Il verde della piana del Tenna è ghiacciato. A Servigliano, verso monte, lo scenario muta. Neve. La carreggiata si restringe. Il bianco candido della campagna diventa nero ai bordi della strada.
Una nebbia orizzontale avvolge la parte appena sottostante le cime di Vettore, Sibilla e Priora. Il pensiero va al monte Olimpo raccontato dalla mitologia, circondato da una nebbia che impediva la vista di Giove e la sua corte intenti a mangiare ambrosia e bere nettare.
Meta è il Santuario dell’Ambro, a Montefortino. Al bivio con Montefortino, scendendo, la strada si fa ancora più stretta. Dopo Piedivalle, è a una carreggiata e mezzo. Alla mia destra fuggono, ingolfandosi nella neve alta, quattro cuccioli, marrone chiaro, di capriolo o di cervo, non so. Del terremoto i segni sono solo alcune roulotte parcheggiate dinanzi alle poche abitazioni.
Il Convento e la chiesa della Madonna dell’Ambro sono silenziosi. Non c’è anima viva. La neve – mezzo metro e oltre – è ghiacciata. Ci si cammina su. Supero il ponticello. C’è una piccola «rotta» sino al boschetto, ma è lastricata di gelo invisibile.
Riattraverso il ponte e salgo dietro al Santuario. Mi tornano i versi di Dante e del guerriero Bernardo fattosi monaco: «Vergine Madre, figlia del tuo figlio, umile e alta più che creatura, termine fisso d’etterno consiglio…».
L’aria punge, è presto, il sole ancora non arriva.
«Ibis redibis non morieris in bello». La mente è strana. Va per suo conto. Chissà da quale profondo scaffale riemerge il responso della Sibilla ad un soldato. Me la ripeteva mio padre nel lettone della domenica. Responso sibillino. Bastava spostare il «non» e il vaticinio mutava di significato: andrai, tornerai, non morirai in guerra; oppure: andrai, tornerai non, morirai in guerra.

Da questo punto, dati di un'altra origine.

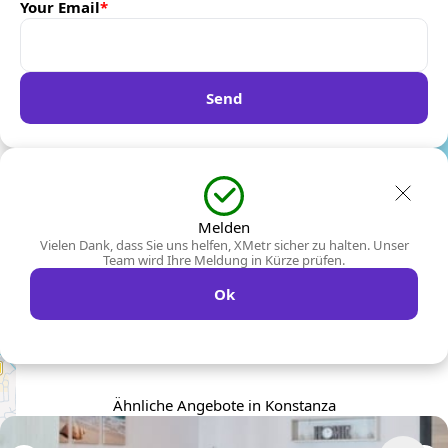
Your Email
*
Send
Melden
Vielen Dank, dass Sie uns helfen, XMetr sicher zu halten. Unser
Team wird Ihre Meldung in Kürze prüfen.
Ok
Ähnliche Angebote in Konstanza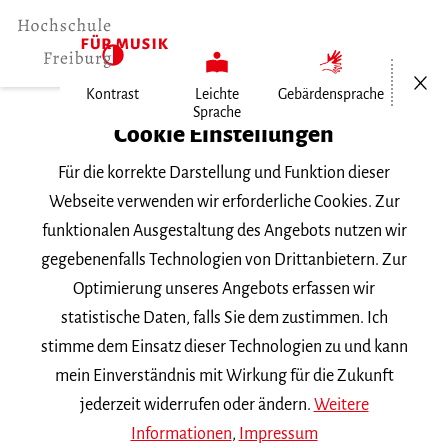
Menü öf
Kontrast
Leichte
Gebärdensprache
Sprache
Home
Cookie Einstellungen
Veranstaltungen
Für die korrekte Darstellung und Funktion dieser
Alles schwankt ins Ungewisse
Webseite verwenden wir erforderliche Cookies. Zur
funktionalen Ausgestaltung des Angebots nutzen wir
Donnerstag, 22. Mai 2025, 19 Uhr
gegebenenfalls Technologien von Drittanbietern. Zur
Hochschule für Musik Freiburg,
Optimierung unseres Angebots erfassen wir
Kammermusiksaal
statistische Daten, falls Sie dem zustimmen. Ich
KONZERT
stimme dem Einsatz dieser Technologien zu und kann
mein Einverständnis mit Wirkung für die Zukunft
Alles schwankt ins
jederzeit widerrufen oder ändern.
Weitere
Ungewisse
Informationen
,
Impressum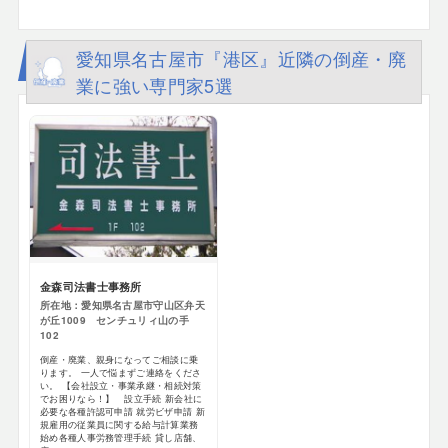
愛知県名古屋市『港区』近隣の倒産・廃
業に強い専門家5選
金森司法書士事務所
所在地：愛知県名古屋市守山区弁天
が丘1009 センチュリィ山の手
102
倒産・廃業、親身になってご相談に乗
ります。 一人で悩まずご連絡をくださ
い。 【会社設立・事業承継・相続対策
でお困りなら！】 設立手続 新会社に
必要な各種許認可申請 就労ビザ申請 新
規雇用の従業員に関する給与計算業務
始め各種人事労務管理手続 貸し店舗、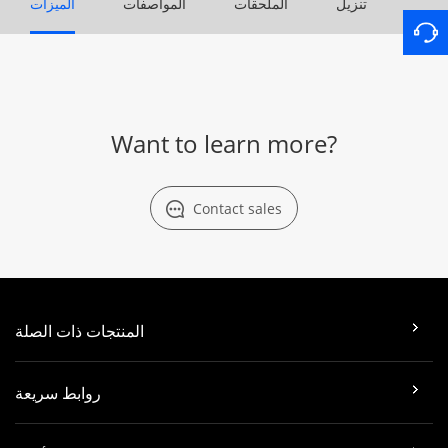
تنزيل
الملحقات
المواصفات
الميزات
Want to learn more?
Contact sales
المنتجات ذات الصلة
روابط سريعة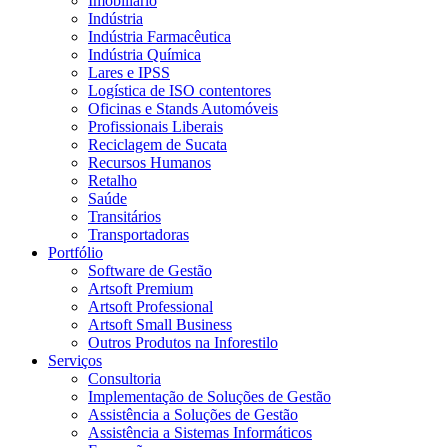
Imobiliário
Indústria
Indústria Farmacêutica
Indústria Química
Lares e IPSS
Logística de ISO contentores
Oficinas e Stands Automóveis
Profissionais Liberais
Reciclagem de Sucata
Recursos Humanos
Retalho
Saúde
Transitários
Transportadoras
Portfólio
Software de Gestão
Artsoft Premium
Artsoft Professional
Artsoft Small Business
Outros Produtos na Inforestilo
Serviços
Consultoria
Implementação de Soluções de Gestão
Assistência a Soluções de Gestão
Assistência a Sistemas Informáticos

Dopo l’invocazione alla Vergine, mi è venuto di chiamare a gran voce la Sibilla. Di interrogarla, per le tragedie e i drammi di questi mesi. Ho immaginato domande e risposte. Le avrei detto di averla cercata. Mi avrebbe risposto di saperlo già. Le avrei detto che il suo volto non era bello oggi: era arcigno, non quello che immaginavo. M’avrebbe risposto che forse era così. M’avrebbe chiesto lei quanto la conoscessi. Avei risposto: per quel che si può. Avrei aggiunto che volevo domandarle perché il suo ventre avesse ruggito e ruggito così a lungo. Forse m’avrebbe detto di non essere la responsabile, di aver udito anch’ella l’urlo della terra. Poi avrebbe fatto silenzio, lunghi momenti di nulla e di tutto. Per dirmi: «E se il ruggito fosse il mio travaglio, il mio dolore, la mia infelicità?». E avrebbe aggiunto le parole di Saffo: «La notte è a mezzo del suo corso, la luna e le Pleiadi sono tramontate e io giaccio nel mio letto… sola». Un’immensa solitudine.
Da Balzo rosso il sole è arrivato al Santuario. Torno in auto.
Più avanti l’Anas ha iniziato a sgombrare le ultime strade bloccate.
Ad Amandola una specie di turbina cingolata è in movimento.
La gente fa acquisti. I soldati camminano la piazza. Gesti normali.
E se l’infelicità e la solitudine della Sibilla fosse la nostra, se intendesse porci dinanzi ad un ultimo quesito: «Ed io che sono?».